Experimental program
Comparison scheme
Effect test

Embodiment 1

[0067] Example 1: Thick-axis green tea was prepared from the fresh leaves of Phyllostachys glabrata as raw material.

[0068] (1) According to the standard tea-making process, pick the fresh leaves of C. glabrata, heat them up instantly, knead them manually or mechanically, and dry them to obtain thick-stem green tea made of C. glabrata.

[0069] (2) The composition and content of tea polyphenols were detected by high pressure liquid chromatography (HPLC). HPLC analysis condition and result are as follows:

[0070] Instruments and reagents: Shimadzu 10AT high performance liquid chromatography, high-pressure binary pump, SPD-10Avp diode array detector, CLASS-LC10 workstation, chromatographically pure acetonitrile, ultrapure water. (1) Chromatographic conditions: the stationary phase is Agilent Zorbax SB-C18 (4.6×250mm, 5 μm) chromatographic column, the mobile phase is acetonitrile-0.34% phosphoric acid water gradient elution (0-45min, 4%-40% acetonitrile), the flow rate 1mL / m...

Embodiment 2

[0078] Example 2: Preparing Thick-shaft Sun-dried Green Tea with Fresh Leaves of Thick-shaft Tea

[0079] (1) According to the standard tea-making process, the fresh leaves of C. glabrata are picked, immediately heated to fix green leaves, manually or mechanically rolled, and dried in the sun to obtain thick-stem sun-dried green tea made of C. glabrata.

[0080] (2) High-pressure liquid chromatography (HPLC) and liquid chromatography-mass chromatography (LC-MS) were used to detect tea polyphenols, caffeine and theophylline and other components.

[0081] The analysis shows that the sun-dried green hair tea made from the fresh leaves of C. glabrata contains rich polyphenols and does not contain caffeine and theophylline.

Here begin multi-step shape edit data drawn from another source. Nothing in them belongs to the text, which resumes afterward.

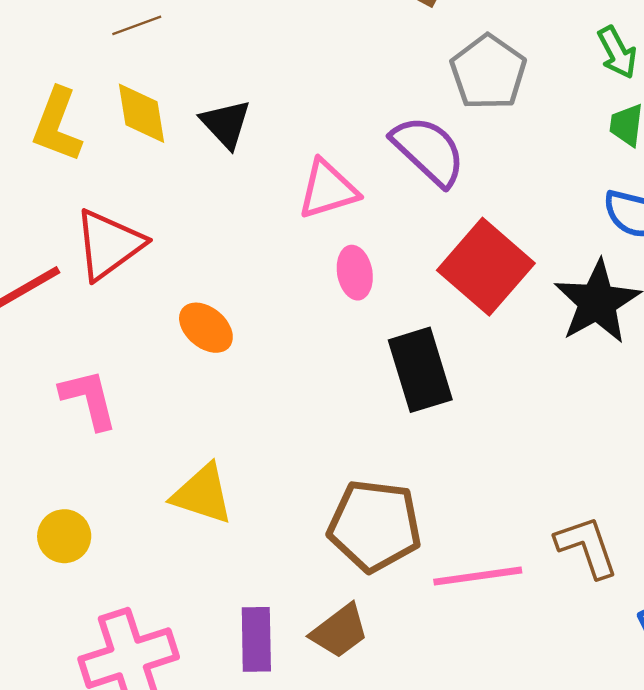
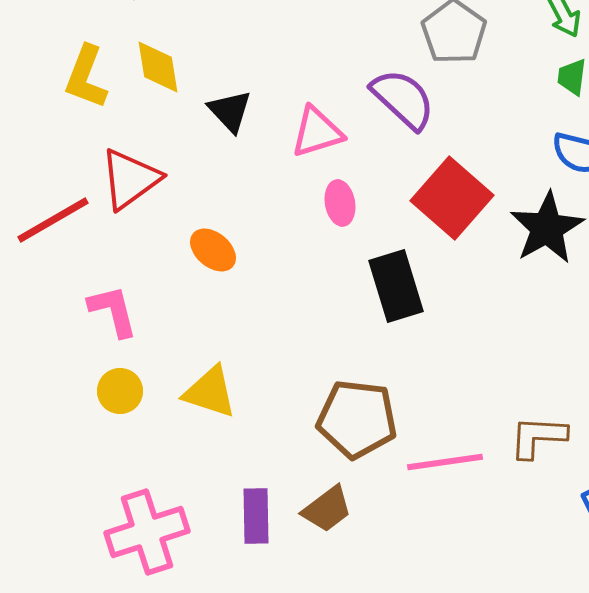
black triangle: (226, 124) -> (230, 111), moved
yellow circle: (64, 536) -> (120, 391), moved
brown L-shape: (587, 547) -> (538, 437), turned -68

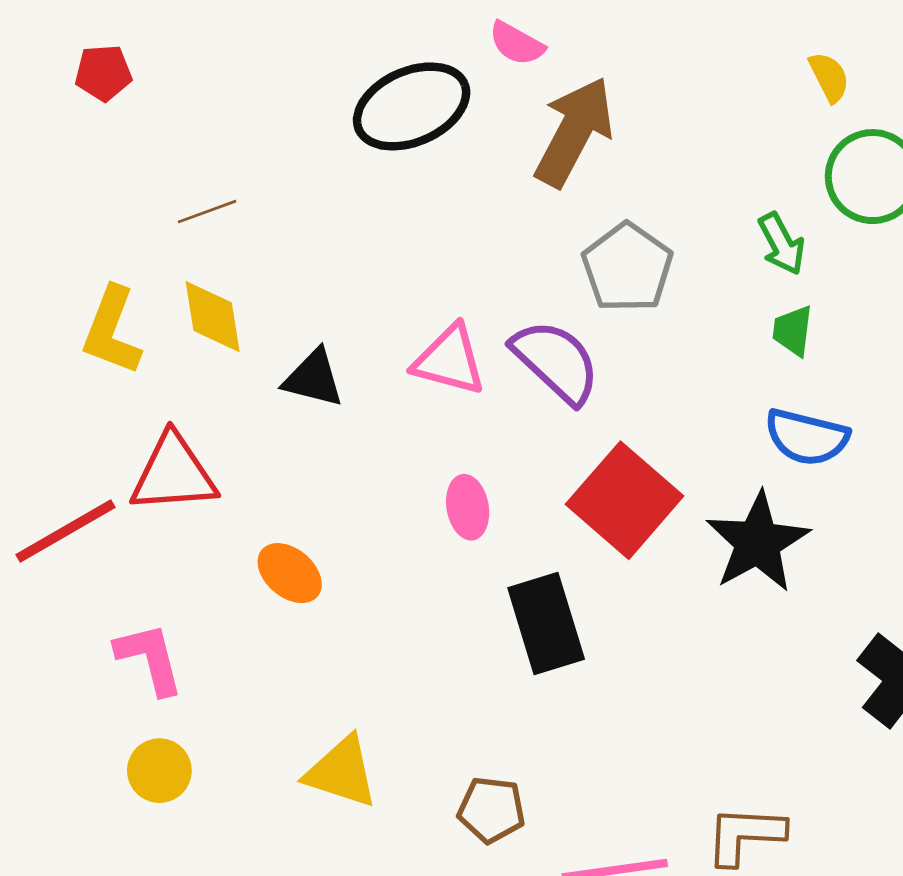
black triangle: (230, 111) -> (314, 378), turned -33
pink triangle: (317, 132) -> (449, 360), moved, turned 32
red triangle: (130, 179) -> (173, 474), turned 32
yellow triangle: (210, 392) -> (342, 772), moved
brown pentagon: (357, 419) -> (491, 810), size x0.6

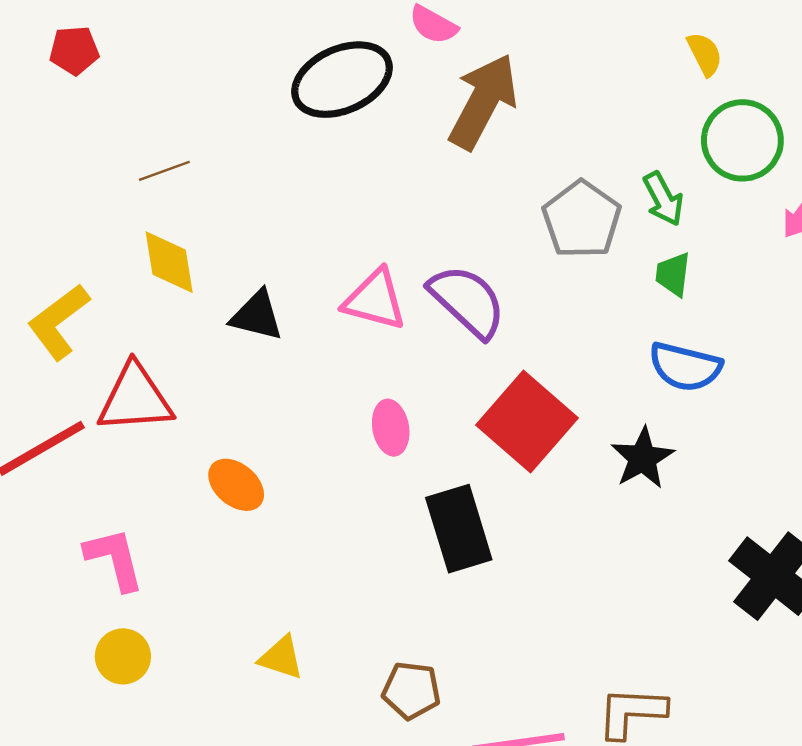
gray pentagon: (627, 268) -> (582, 220), moved
yellow L-shape: (112, 331) -> (58, 322), moved, turned 32
black star: (758, 542) -> (643, 458), size x0.7
yellow triangle: (342, 772) -> (281, 658), size x0.7

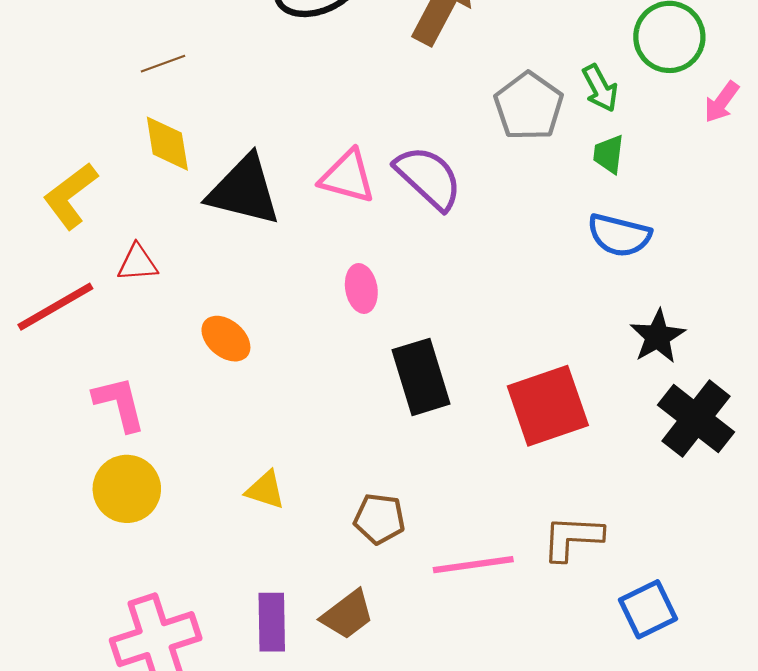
black triangle: (257, 316) -> (244, 190), size x1.6
red triangle: (135, 398) -> (137, 263), size x0.6
red square: (527, 422) -> (548, 406), moved, turned 30
black star: (643, 458) -> (658, 336), moved
yellow circle: (123, 656) -> (127, 489), size x1.4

The HPLC analysis conditions are the same as in Example 1, and the results are shown in Table 4.

[0082] Table 4. Content Analysis of Main Components of Thick Shaft Sun-dried Green Tea

[0083]

Embodiment 3

[0084] Example 3: Tea beverages were prepared from tea leaves with thick shafts of calyx glabrata.

[0085] (1) Teabags and instant teas are made from the tea leaves made from the fresh leaves of C.

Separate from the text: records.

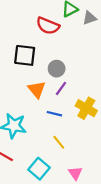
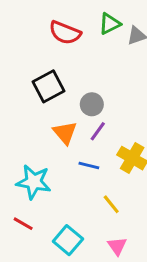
red semicircle: (48, 26) -> (65, 33), moved
black square: (25, 55) -> (49, 86), turned -35
yellow line: (59, 142) -> (111, 204), moved

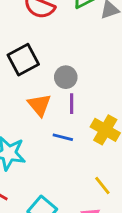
purple line: (98, 131) -> (72, 104), turned -36
yellow line: (111, 204) -> (102, 186), moved

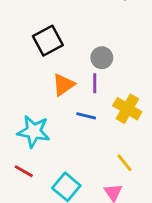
gray circle: (66, 77) -> (102, 58), moved
orange triangle: (39, 105) -> (63, 85), turned 35

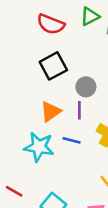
black square: (48, 41) -> (53, 66), moved
cyan star: (34, 131) -> (39, 147), moved

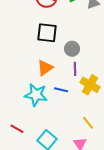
black square: (53, 66) -> (47, 33), turned 35
purple line: (79, 110) -> (75, 69), moved

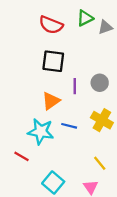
gray circle: (72, 49) -> (100, 83), moved
purple line: (75, 69) -> (75, 86), moved
red line: (17, 129) -> (21, 156), moved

[0086] The detection results of high-pressure liquid chromatography (HPLC) and liquid chromatography-mass spectrometry (LC-MS) showed that the tea drink was rich in polyphenols and did not contain caffeine and theophylline. HPLC analysis condition is with embodiment 1, its result table 5:

[0087] Table 5. Content Analysis of Main Components of Thick Shaft Tea Beverage

[0088]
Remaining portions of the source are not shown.